◆ Task description ◆
Stop after the line holding "22 de septiembre de 2015". Repeat exactly every line before it in the records below, that line too, and leave out the pictures.

◆ Stored data entries ◆
********

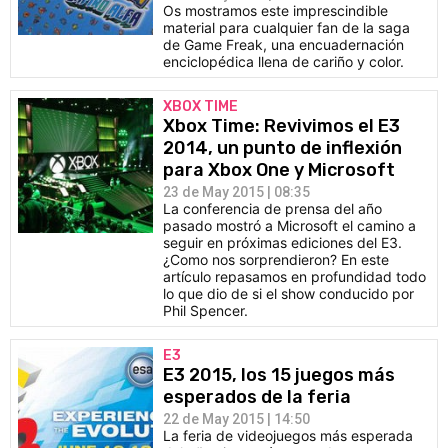
Os mostramos este imprescindible
CÓMICS
material para cualquier fan de la saga
de Game Freak, una encuadernación
enciclopédica llena de cariño y color.
MANGA
XBOX TIME
Xbox Time: Revivimos el E3
2014, un punto de inflexión
para Xbox One y Microsoft
23 de May 2015 | 08:35
La conferencia de prensa del año
pasado mostró a Microsoft el camino a
seguir en próximas ediciones del E3.
¿Como nos sorprendieron? En este
artículo repasamos en profundidad todo
lo que dio de si el show conducido por
Phil Spencer.
E3
E3 2015, los 15 juegos más
esperados de la feria
22 de May 2015 | 14:50
La feria de videojuegos más esperada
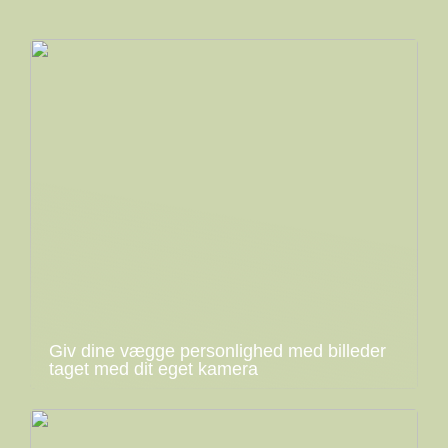
Giv dine vægge personlighed med billeder
taget med dit eget kamera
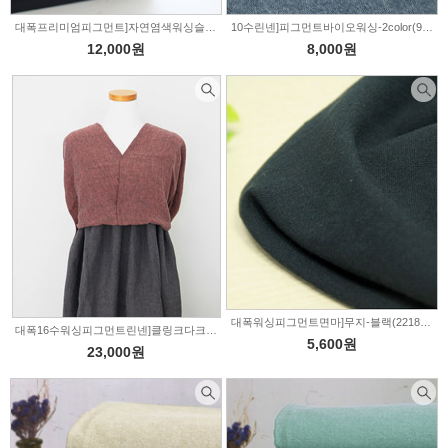
대폭프리미엄피그먼트]자연염색워싱슬러브-16color(196599)
10수린넨]피그먼트바이오워싱-2color(968678)
12,000원
8,000원
대폭워싱피그먼트면마]무지-블랙(221845)
대폭16수워싱피그먼트린넨]클링크다크계열-4color(224884)
5,600원
23,000원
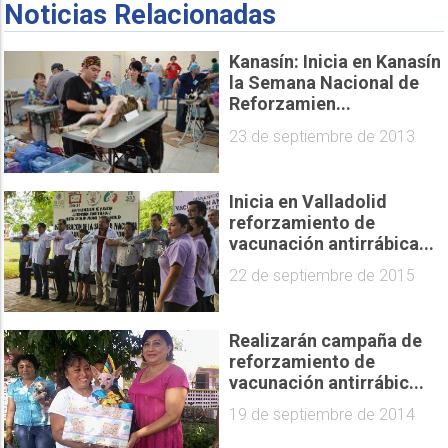
Noticias Relacionadas
Kanasín: Inicia en Kanasín
la Semana Nacional de
Reforzamien...
23 de septiembre de 2013
Inicia en Valladolid
reforzamiento de
vacunación antirrábica...
22 de septiembre de 2015
Realizarán campaña de
reforzamiento de
vacunación antirrábic...
19 de septiembre de 2014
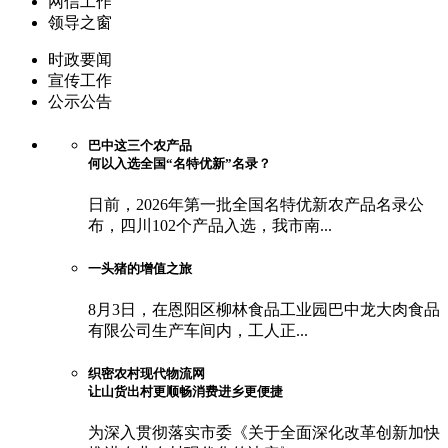
网信工作
领导之窗
时政要闻
宣传工作
公示公告
巴中这三个农产品
何以入选全国“名特优新”名录？
日前，2026年第一批全国名特优新农产品名录公
布，四川102个产品入选，我市南...
一头猪的增值之旅
8月3日，在恩阳区柳林食品工业园巴中龙大肉食品
有限公司生产车间内，工人正...
织密农村现代物流网
让山货出村更顺畅消费进乡更便捷
为深入贯彻落实市委《关于全面深化改革创新加快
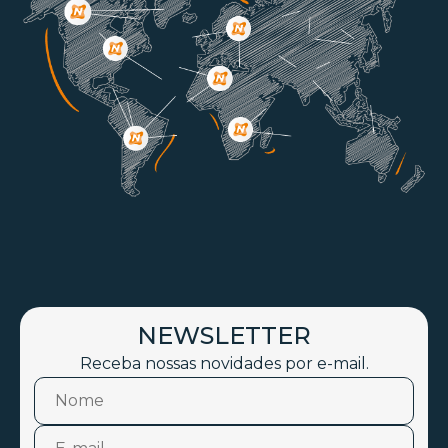
NEWSLETTER
Receba nossas novidades por e-mail.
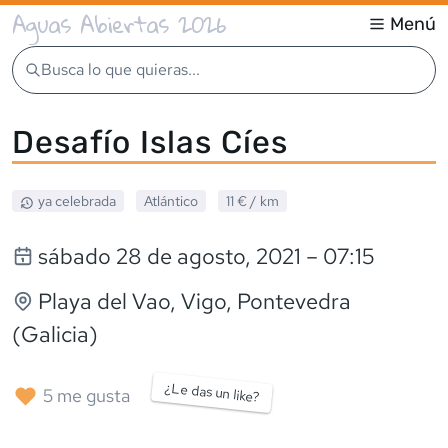
Aguas Abiertas 2026
Menú
Busca lo que quieras...
Desafío Islas Cíes
ya celebrada
Atlántico
11 €
/ km
sábado 28 de agosto, 2021
– 07:15
Playa del Vao, Vigo
, Pontevedra
(Galicia)
¿Le das un like?
5
me gusta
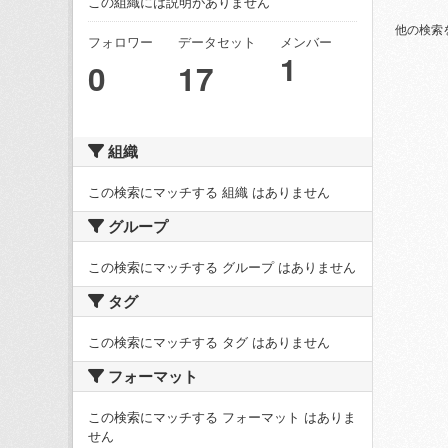
この組織には説明がありません
他の検索
フォロワー
データセット
メンバー
1
0
17
組織
この検索にマッチする 組織 はありません
グループ
この検索にマッチする グループ はありません
タグ
この検索にマッチする タグ はありません
フォーマット
この検索にマッチする フォーマット はありま
せん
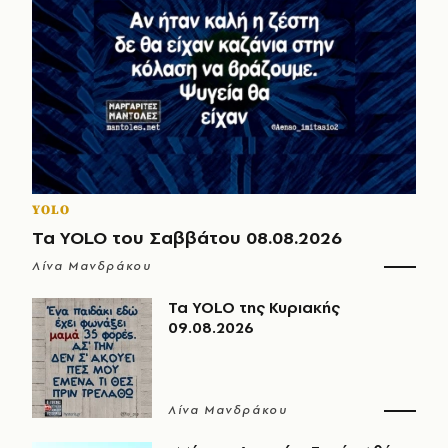
YOLO
Τα YOLO του Σαββάτου 08.08.2026
Λίνα Μανδράκου
Τα YOLO της Κυριακής
09.08.2026
Λίνα Μανδράκου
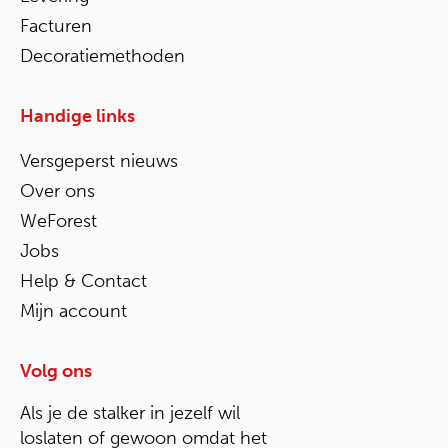
Facturen
Decoratiemethoden
Handige links
Versgeperst nieuws
Over ons
WeForest
Jobs
Help & Contact
Mijn account
Volg ons
Als je de stalker in jezelf wil
loslaten of gewoon omdat het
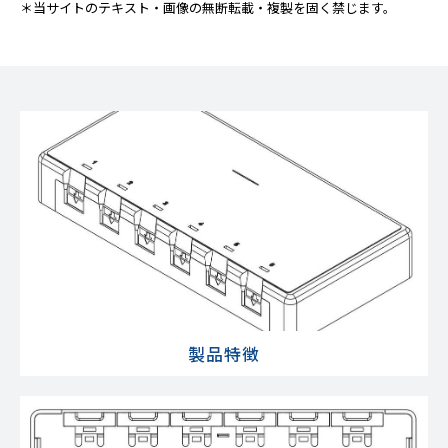
＊当サイトのテキスト・画像の無断転載・複製を固く禁じます。
製品特徴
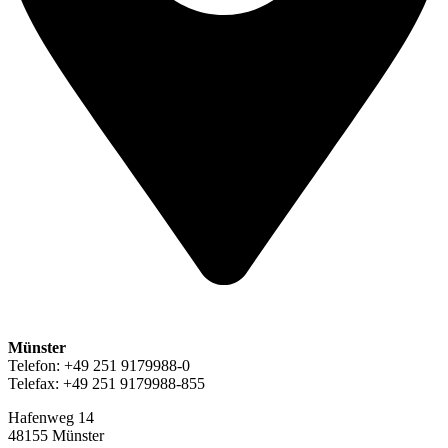
Münster
Telefon: +49 251 9179988-0
Telefax: +49 251 9179988-855
Hafenweg 14
48155 Münster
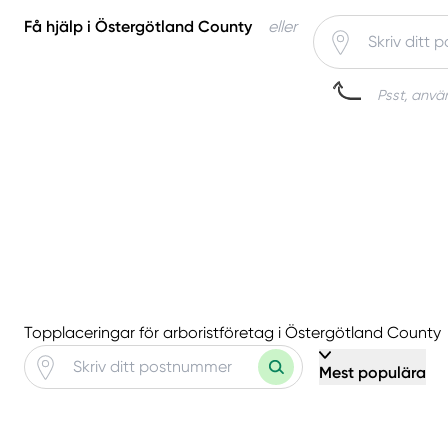
Få hjälp i Östergötland County
eller
Psst, använ
Topplaceringar för arboristföretag i Östergötland County
Mest populära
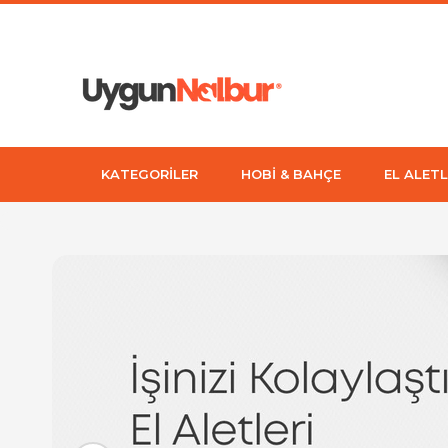
KATEGORİLER
HOBİ & BAHÇE
EL ALETL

********

◆ Finished task ◆
Os mostramos este imprescindible
CÓMICS
material para cualquier fan de la saga
de Game Freak, una encuadernación
enciclopédica llena de cariño y color.
MANGA
XBOX TIME
Xbox Time: Revivimos el E3
2014, un punto de inflexión
para Xbox One y Microsoft
23 de May 2015 | 08:35
La conferencia de prensa del año
pasado mostró a Microsoft el camino a
seguir en próximas ediciones del E3.
¿Como nos sorprendieron? En este
artículo repasamos en profundidad todo
lo que dio de si el show conducido por
Phil Spencer.
E3
E3 2015, los 15 juegos más
esperados de la feria
22 de May 2015 | 14:50
La feria de videojuegos más esperada
Giv dine vægge personlighed med billeder
taget med dit eget kamera
대폭프리미엄피그먼트]자연염색워싱슬러브-16color(196599)
10수린넨]피그먼트바이오워싱-2color(968678)
12,000원
8,000원
대폭워싱피그먼트면마]무지-블랙(221845)
대폭16수워싱피그먼트린넨]클링크다크계열-4color(224884)
5,600원
23,000원
Noticias Relacionadas
Kanasín: Inicia en Kanasín
la Semana Nacional de
Reforzamien...
23 de septiembre de 2013
Inicia en Valladolid
reforzamiento de
vacunación antirrábica...
22 de septiembre de 2015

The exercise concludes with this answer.